Broussard worked for a time for the Portland Observer newspaper and for KBOO radio station. At one point, he owned and operated a Christmas tree farm near Sandy, Oregon.

==Political career==
Broussard ran for Oregon House of Representatives from the 16th district in 1976 and 1978 as a Republican; both times he lost to Democratic incumbent Wally Priestley. In 1982, he ran for Governor of Oregon, placing fourth out of five candidates in the Republican primary.

Broussard ran for United States Senate in 2004. He placed second in the Republican primary, receiving 22 percent of the vote, but lost to rancher Al King, who in turn went on to lose the general election to Democrat Ron Wyden. He received the endorsement of former Governor Vic Atiyeh, whom Broussard lost his 1982 gubernatorial bid to.

After Multnomah County began to issue marriage licenses to same-sex couples in 2004, Broussard filed a lawsuit aiming to stop the issuing; it was dismissed. By 2026, Broussard had reversed his position and claimed not to have remembered the 2004 lawsuit.

During his 2004 Senate bid, Broussard indicated opposition to Ballot Measure 30, which would have increased taxes, and support for a national universal healthcare system.

In 2006, he was the Republican nominee for Oregon's 3rd congressional district, winning the primary off write-ins. Broussard received 23 percent of the vote in the general election compared to Democrat Earl Blumenauer's 73 percent.

===Local politics===
Broussard has run for Mayor of Portland thrice: in 2000, 2016, and 2020. All three times, he was unsuccessful. In addition, he ran for Portland City Commissioner in 1996 and Multnomah County Commissioner from the 2nd district in 2014 and 2018; again without success. In 2022, Broussard ran for Multnomah County Chair and placed fifth out of six candidates.

His 2016 mayoral campaign centered around curbing homelessness in Portland, and he proposed banning homeless people from sleeping on sidewalks.

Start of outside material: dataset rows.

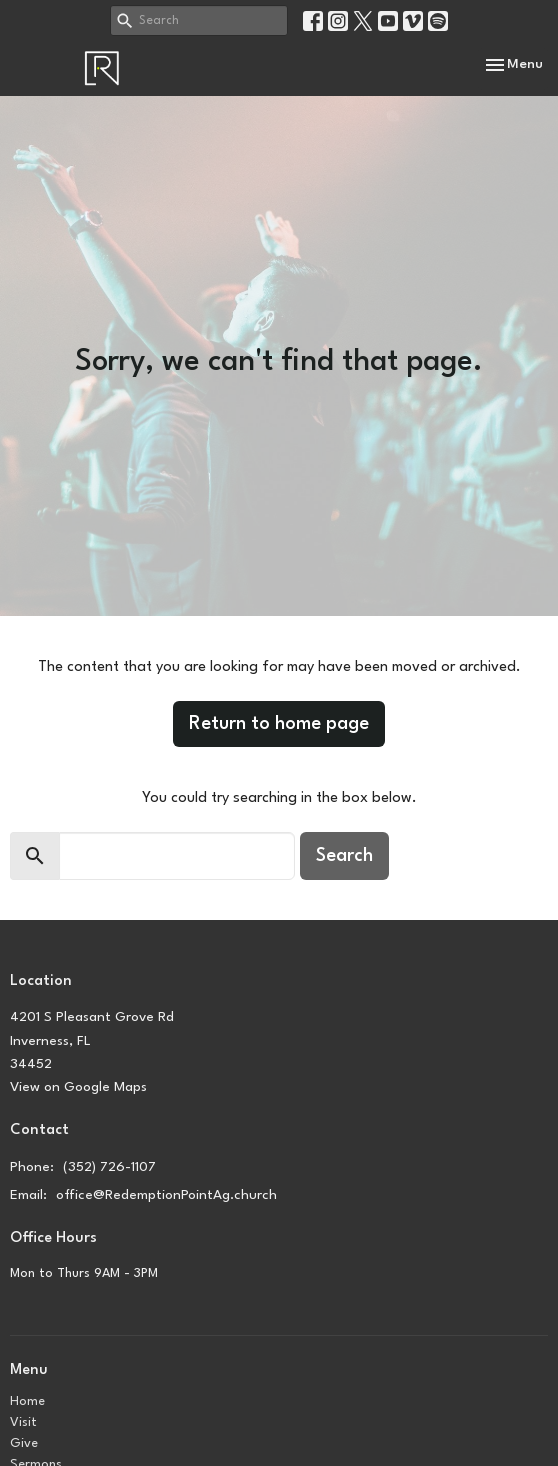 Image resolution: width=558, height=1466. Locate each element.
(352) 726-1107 (109, 1167)
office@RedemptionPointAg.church (166, 1195)
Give (24, 1443)
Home (27, 1401)
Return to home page (279, 724)
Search (344, 856)
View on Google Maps (78, 1087)
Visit (23, 1422)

Broussard ran for Metro Council President in 2026, placing fourth out of five candidates and losing to Juan Carlos González. When asked by The Oregonian about his priorities if elected, he said, ”I don’t know 100%.”

===Party affiliations and endorsements===
In 2016, Broussard, a longtime Republican, switched to the Libertarian Party, saying, "Over the years, and especially during this election, it has become clear that we need a strong and effective third party to represent the American people. I will continue to work with my Republican and Democrat friends where I can, but I look forward to bringing a fiscal conservative and socially liberal voice to Multnomah County politics." He also endorsed Gary Johnson's presidential campaign.

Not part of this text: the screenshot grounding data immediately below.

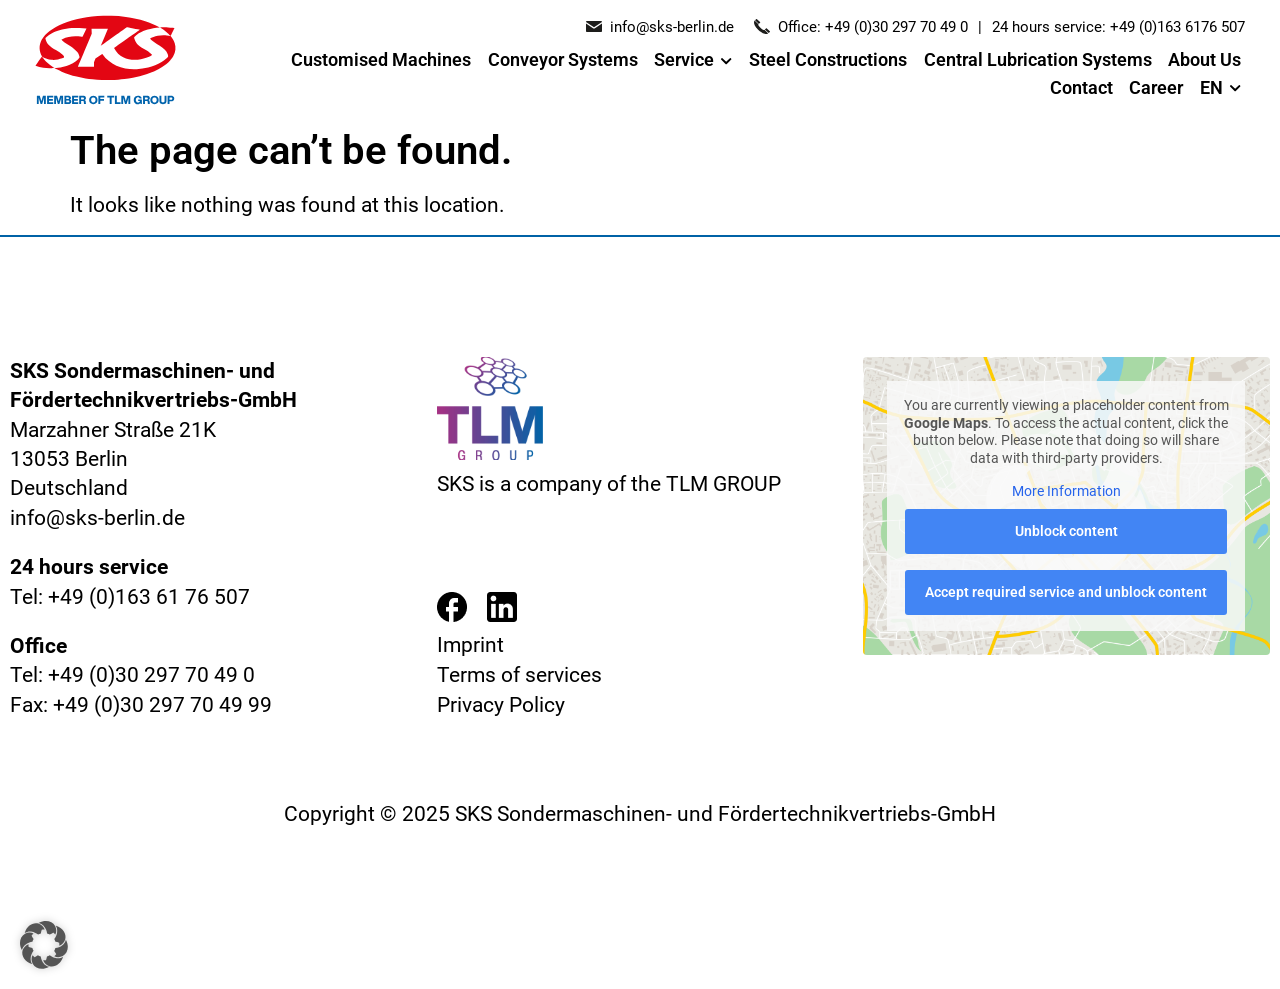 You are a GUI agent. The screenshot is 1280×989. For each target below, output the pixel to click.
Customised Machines (381, 60)
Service (693, 61)
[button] (44, 945)
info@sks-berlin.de (672, 27)
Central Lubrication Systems (1038, 60)
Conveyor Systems (563, 60)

In 2022, Broussard appeared in a commercial for Republican Christine Drazan, endorsing her in the 2022 Oregon governor's race.

As of 2026, Broussard was registered as an unaffiliated voter.

==Personal life==
Broussard and his wife, Norma, reside in North Portland. They operated Norma's Kitchen, which served Cajun and Louisiana Creole cuisine. The restaurant closed in 2017. He is fluent in Louisiana Creole and plays the washboard in a Creole band.